*Exercise details:* Starting at the line that contains "Coefficients de location" and stopping at the line that contains "Berikut adalah 7 Penyebab Umum", transcribe every line of the material below exactly; pictures stay out.
┌────────
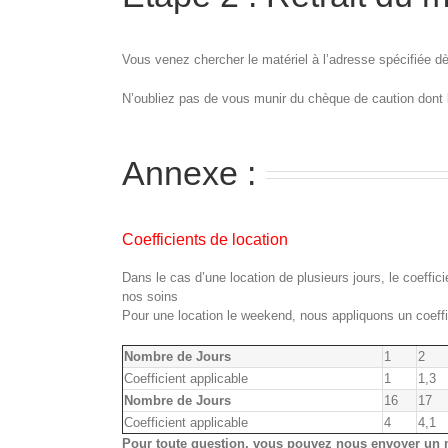
Vous venez chercher le matériel à l’adresse spécifiée 
N’oubliez pas de vous munir du chèque de caution dont 
Annexe :
Coefficients de location
Dans le cas d’une location de plusieurs jours, le coeffic
nos soins
Pour une location le weekend, nous appliquons un coeffic
Nombre de Jours
1
2
Coefficient applicable
1
1,3
Nombre de Jours
16
17
Coefficient applicable
4
4,1
Pour toute question, vous pouvez nous envoyer un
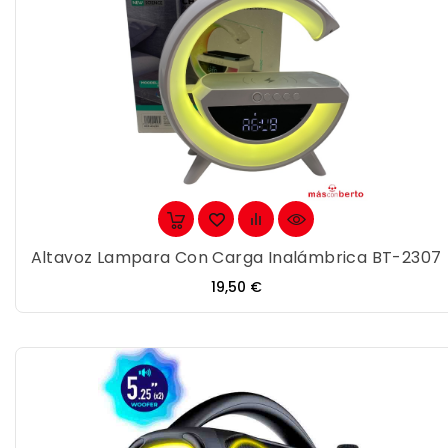
Altavoz Lampara Con Carga Inalámbrica BT-2307
Precio
19,50 €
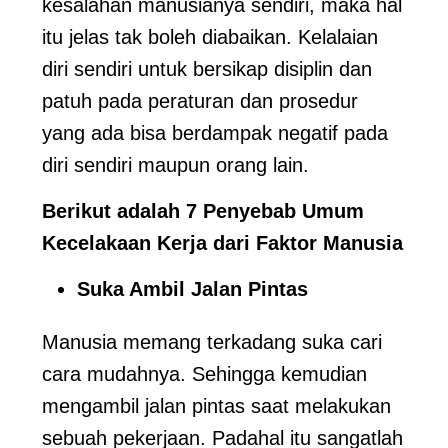
kesalahan manusianya sendiri, maka hal
itu jelas tak boleh diabaikan. Kelalaian
diri sendiri untuk bersikap disiplin dan
patuh pada peraturan dan prosedur
yang ada bisa berdampak negatif pada
diri sendiri maupun orang lain.
Berikut adalah 7 Penyebab Umum
Kecelakaan Kerja dari Faktor Manusia
Suka Ambil Jalan Pintas
Manusia memang terkadang suka cari
cara mudahnya. Sehingga kemudian
mengambil jalan pintas saat melakukan
sebuah pekerjaan. Padahal itu sangatlah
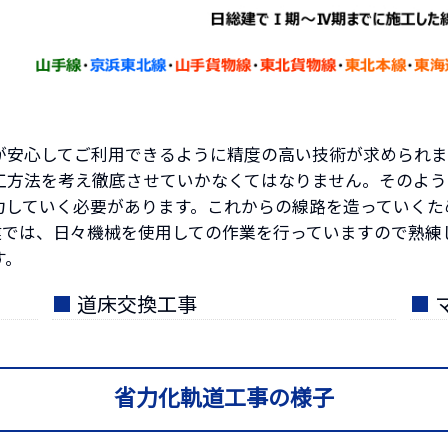
が安心してご利用できるように精度の高い技術が求められま
工方法を考え徹底させていかなくてはなりません。そのよう
力していく必要があります。これからの線路を造っていくた
建では、日々機械を使用しての作業を行っていますので熟練
す。
■
道床交換工事
■
省力化軌道工事の様子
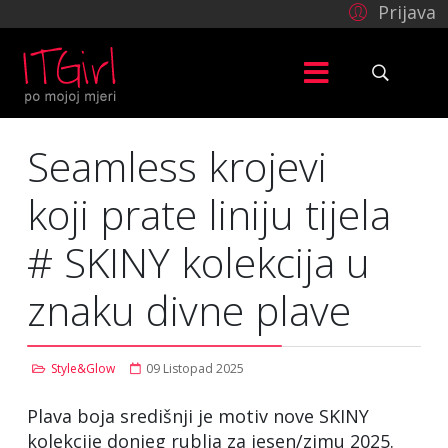
Prijava
Seamless krojevi
koji prate liniju tijela
# SKINY kolekcija u
znaku divne plave
Style&Glow
09 Listopad 2025
Plava boja središnji je motiv nove SKINY
kolekcije donjeg rublja za jesen/zimu 2025.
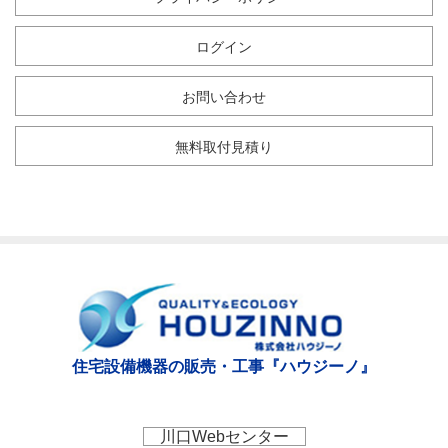
ログイン
お問い合わせ
無料取付見積り
住宅設備機器の販売・工事『ハウジーノ』
川口Webセンター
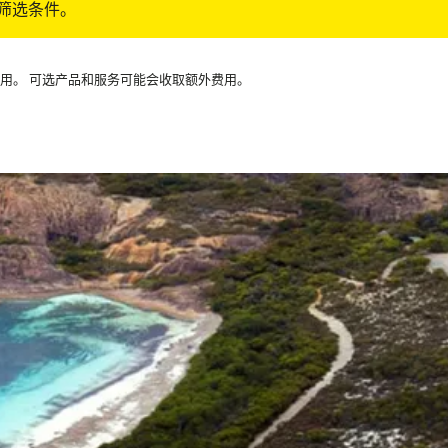
筛选条件。
可用。 可选产品和服务可能会收取额外费用。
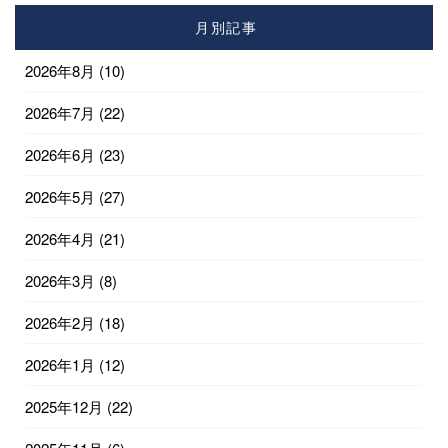
月別記事
2026年8月
(10)
2026年7月
(22)
2026年6月
(23)
2026年5月
(27)
2026年4月
(21)
2026年3月
(8)
2026年2月
(18)
2026年1月
(12)
2025年12月
(22)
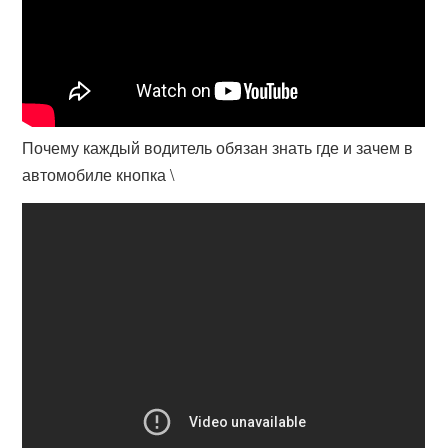
Почему каждый водитель обязан знать где и зачем в
автомобиле кнопка \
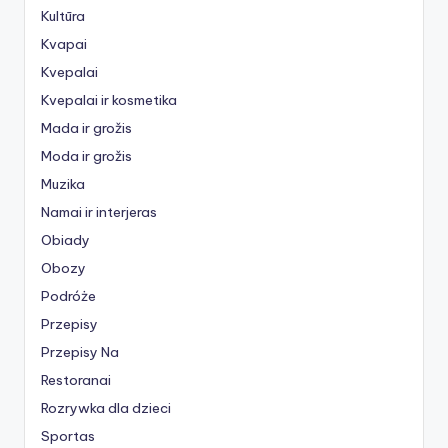
Kultūra
Kvapai
Kvepalai
Kvepalai ir kosmetika
Mada ir grožis
Moda ir grožis
Muzika
Namai ir interjeras
Obiady
Obozy
Podróże
Przepisy
Przepisy Na
Restoranai
Rozrywka dla dzieci
Sportas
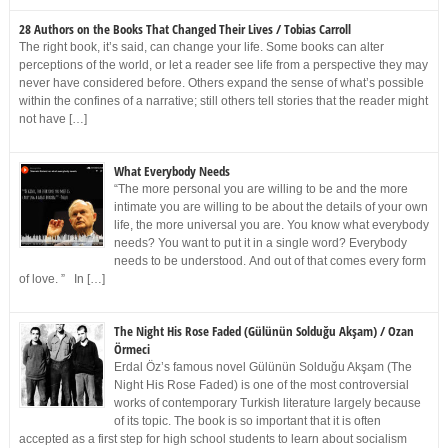
28 Authors on the Books That Changed Their Lives / Tobias Carroll
The right book, it’s said, can change your life. Some books can alter
perceptions of the world, or let a reader see life from a perspective they may
never have considered before. Others expand the sense of what’s possible
within the confines of a narrative; still others tell stories that the reader might
not have […]
What Everybody Needs
“The more personal you are willing to be and the more
intimate you are willing to be about the details of your own
life, the more universal you are. You know what everybody
needs? You want to put it in a single word? Everybody
needs to be understood. And out of that comes every form
of love. ” In […]
The Night His Rose Faded (Gülünün Solduğu Akşam) / Ozan
Örmeci
Erdal Öz’s famous novel Gülünün Solduğu Akşam (The
Night His Rose Faded) is one of the most controversial
works of contemporary Turkish literature largely because
of its topic. The book is so important that it is often
accepted as a first step for high school students to learn about socialism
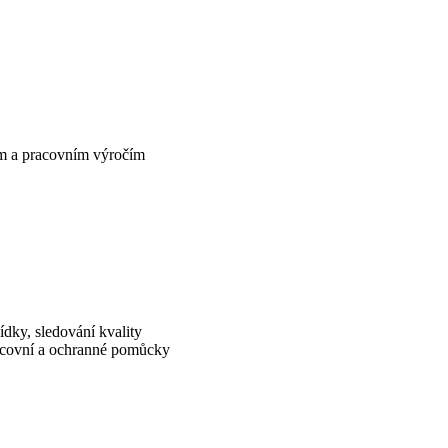
ím a pracovním výročím
ídky, sledování kvality
racovní a ochranné pomůcky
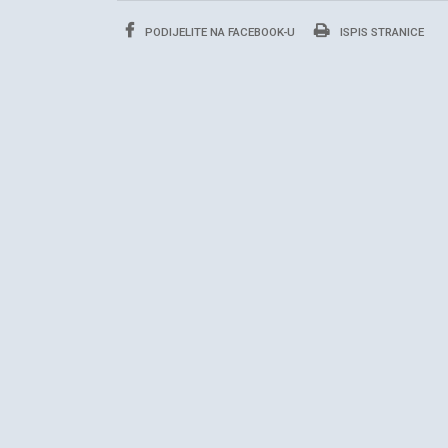
PODIJELITE NA FACEBOOK-U
ISPIS STRANICE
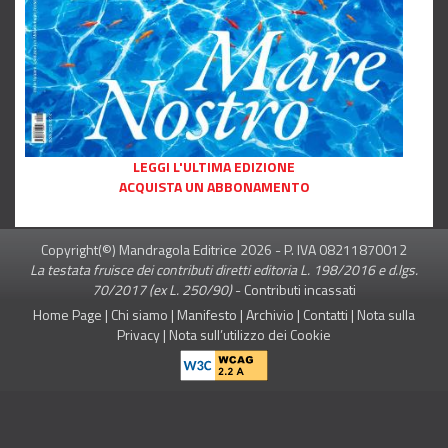
LEGGI L'ULTIMA EDIZIONE
ACQUISTA UN ABBONAMENTO
Copyright(©) Mandragola Editrice
2026
- P. IVA 08211870012
La testata fruisce dei contributi diretti editoria L. 198/2016 e d.lgs.
70/2017 (ex L. 250/90)
-
Contributi incassati
Home Page
|
Chi siamo
|
Manifesto
|
Archivio
|
Contatti
|
Nota sulla
Privacy
|
Nota sull’utilizzo dei Cookie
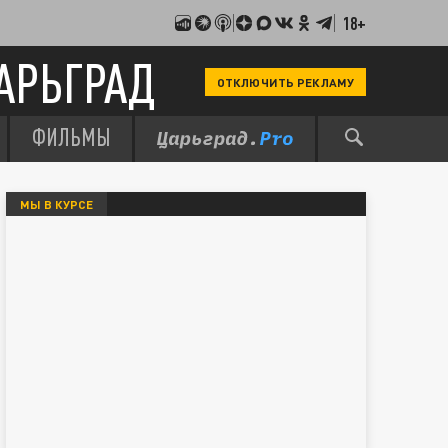
18+
АРЬГРАД
ОТКЛЮЧИТЬ РЕКЛАМУ
ФИЛЬМЫ
МЫ В КУРСЕ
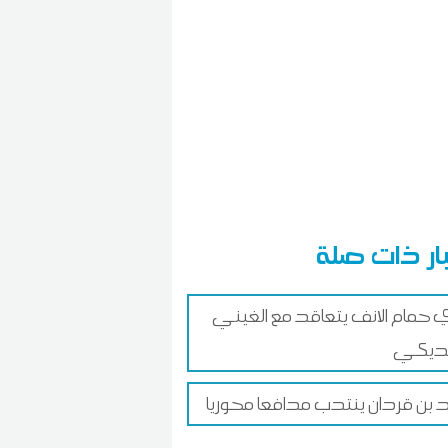
ار ذات صلة
 حمام الانف يتعاقد مع الغيني
د بن قردان ينتدب مدافعا محوريا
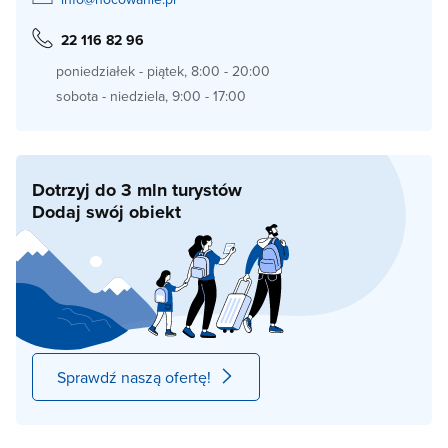
22 116 82 96
poniedziałek - piątek, 8:00 - 20:00
sobota - niedziela, 9:00 - 17:00
Dotrzyj do 3 mln turystów
Dodaj swój obiekt
Sprawdź naszą ofertę!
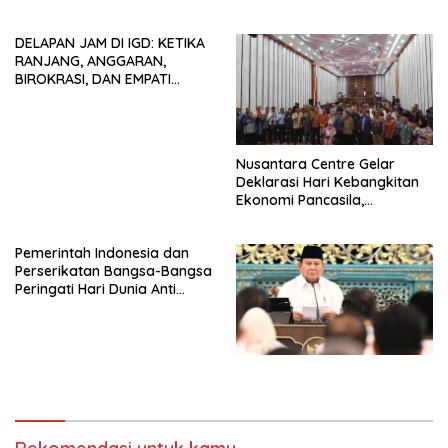
Tendensi Kepentingan Politik
HIDUP LEBIH BERMAKNA”
dan Tidak Dikooptasi oleh
DELAPAN JAM DI IGD: KETIKA
Siapapun
RANJANG, ANGGARAN,
BIROKRASI, DAN EMPATI
SAMA-SAMA MENIPIS
Nusantara Centre Gelar
Deklarasi Hari Kebangkitan
Ekonomi Pancasila,
Peluncuran Buku Soemitro
Djojohadikusumo Anti
Pemerintah Indonesia dan
Penjajahan (Pergolakan
Perserikatan Bangsa-Bangsa
Ekonomi Politik Indonesia) &
Peringati Hari Dunia Anti
Simposium Nasional “Urgensi
Perdagangan Orang 2026
Undang-Undang
dengan Komitmen Baru
Perekonomian Nasional dan
untuk Memberantas
Kesejahteraan Sosial dalam
Perdagangan Orang di Era
Menata Bangsa Menuju
Digital
Indonesia Emas 2045”,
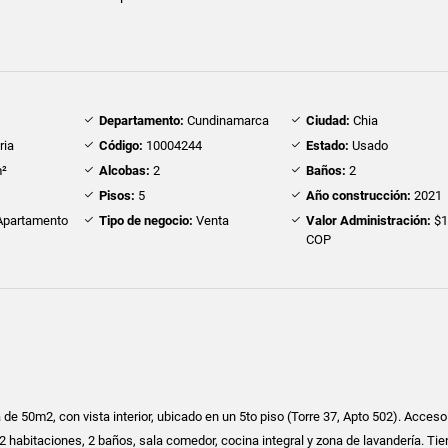
Departamento:
Cundinamarca
Ciudad:
Chia
ria
Código:
10004244
Estado:
Usado
²
Alcobas:
2
Baños:
2
Pisos:
5
Año construcción:
2021
partamento
Tipo de negocio:
Venta
Valor Administración:
$1
COP
de 50m2, con vista interior, ubicado en un 5to piso (Torre 37, Apto 502). Acceso
2 habitaciones, 2 baños, sala comedor, cocina integral y zona de lavandería. Tie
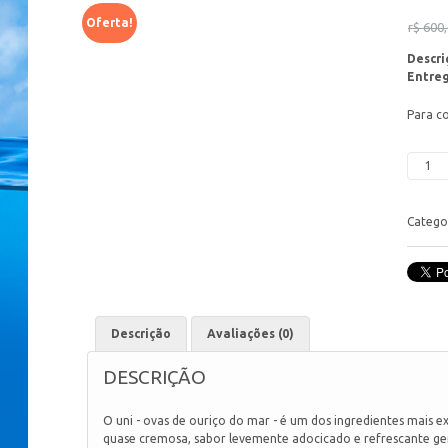
Oferta!
r$
600,
Descri
Entreg
Para c
Catego
Descrição
Avaliações (0)
DESCRIÇÃO
O uni - ovas de ouriço do mar - é um dos ingredientes mais e
quase cremosa, sabor levemente adocicado e refrescante gera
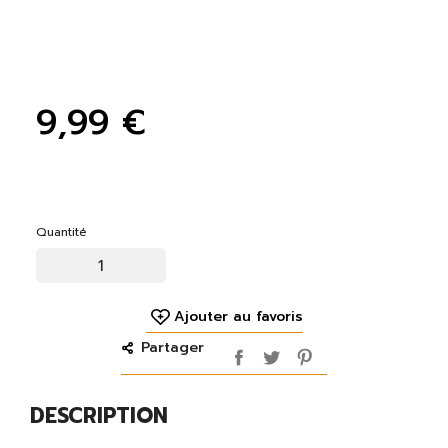
9,99 €
Quantité
Ajouter au favoris
Partager
DESCRIPTION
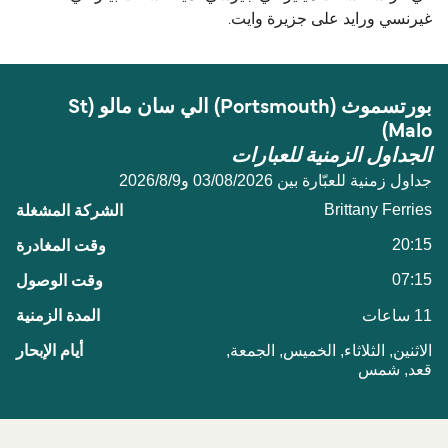
غيرنسي ورايد على جزيرة وايت.
بورتسموث (Portsmouth) الي سان مالو (St
Malo)
الجداول الزمنية للعبارات
جداول زمنية للعبّارة بين 03/08/2026 و9‏/8‏/2026
Brittany Ferries
20:15
07:15
11 ساعات
الاثنين, الثلاثاء, الخميس, الجمعة,
قعد, شمس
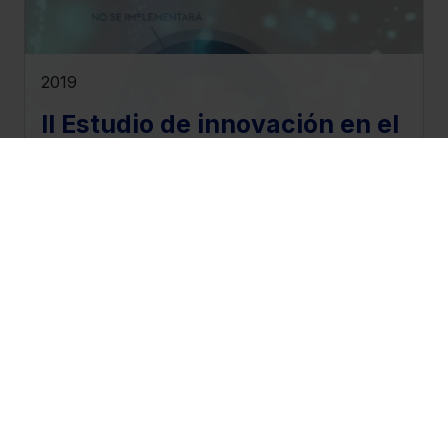
2019
II Estudio de innovación en el
sector jurídico
Una exhaustiva investigación sobre la
innovación en el sector jurídico, con
numerosas claves, datos y las tendencias que
marcarán el futuro.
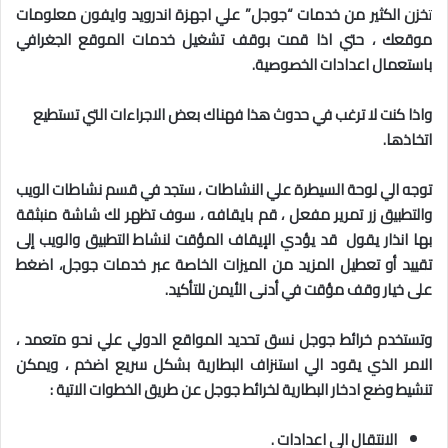
ت
خزن الكثير من خدمات “جوجل” علي اجهزة اندرويد وايفون معلومات
موقعك ، حتي اذا قمت بوقف تشغيل خدمات الموقع الجغرافي
باستعمال اعدادات الخصوصية.
واذا كنت لا ترغب في حدوث هذا فهناك بعض الاجراءات التي تستطيع
اتخاذها.
توجه الي لوحة السيطرة علي النشاطات ، ستجد في قسم نشاطات الويب
والتطبيق زر تمرير مفعل ، قم بايقافه ، سوف تظهر لك شاشة منبثقة
بها انذار يقول
قد يؤدي الإيقاف المؤقت لنشاط التطبيق والويب إلى
تقييد أو تعطيل المزيد من الميزات
الخاصة
عبر خدمات جوجل، اضغط
على خيار
وقف
مؤقت في
أدنى
الأيمن
للتأكيد
.
وتستخدم خرائط جوجل نسق تحديد المواقع الدولي علي نحو متعمد ،
الامر الذي يقود الي استنزاف البطارية بشكل سريع اضخم ، ويمكن
تنشيط وضع ادخار البطارية لخرائط جوجل عن طريق الخطوات الاتية :
الانتقال الي اعدادات .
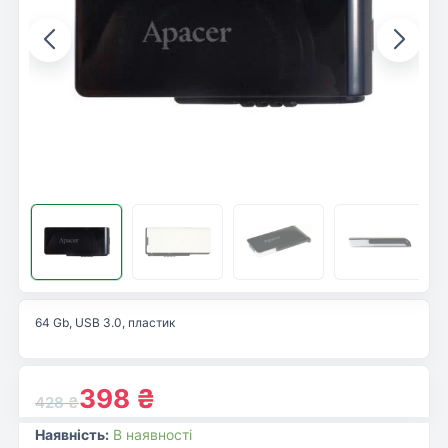
64 Gb, USB 3.0, пластик
398
₴
428
₴
Наявність:
В наявності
└────────
*Task solution:*
Coefficients de location
Dans le cas d’une location de plusieurs jours, le coeffic
nos soins
Pour une location le weekend, nous appliquons un coeffic
Nombre de Jours
1
2
Coefficient applicable
1
1,3
Nombre de Jours
16
17
Coefficient applicable
4
4,1
Pour toute question, vous pouvez nous envoyer un
Altavoz Lampara Con Carga Inalámbrica BT-2307
Precio
19,50 €
kesalahan manusianya sendiri, maka hal
itu jelas tak boleh diabaikan. Kelalaian
diri sendiri untuk bersikap disiplin dan
patuh pada peraturan dan prosedur
yang ada bisa berdampak negatif pada
diri sendiri maupun orang lain.
Berikut adalah 7 Penyebab Umum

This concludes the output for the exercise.